Creams or ointments applied to the skin may be all that is required if the PRP is affecting small areas of the body:
- Steroid creams and ointments can improve the redness and scaling, but probably do not alter the duration of the rash.
- Emollients (moisturisers) recommended by the doctor or specialist are a very important part of treatment to help moisten dry skin and restore the barrier function of the skin. The emollient should be applied liberally and regularly.
Tablet medications may be needed if the PRP is extensive. These medications should only be prescribed by a dermatologist after skin assessment and confirmation of the diagnosis. The most commonly used are acitretin and methotrexate tablets. Phototherapy (light therapy) is also used in some cases.
Biologic medications are injectable treatments that are becoming more popular when all the above have failed to work and the condition persists. Biologic medications work on the antibodies blocking a certain protein involved in causing PRP. These include infliximab, ustekinumab, secukinumab and adalimumab.

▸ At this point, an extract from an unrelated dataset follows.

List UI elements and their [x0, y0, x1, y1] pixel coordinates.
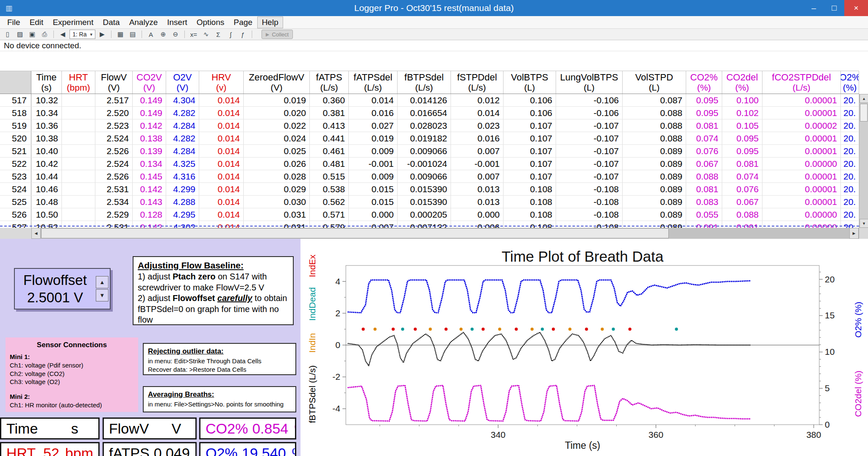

CAUTION: This leaflet mentions ‘emollients’ (moisturisers). Emollients, creams, lotions and ointments contain oils which can make it easier for dressings, clothing, bed linen or hair to catch fire. To reduce the fire risk, patients using these moisturising products are advised to be very careful near naked flames to reduce the risk of clothing, hair or bedding catching fire. In particular, smoking cigarettes should be avoided and being near people who are smoking or using naked flames, especially in bed. Candles may also risk fire. Daily washing is advisable for clothing which is in regular contact with emollients and bed linen.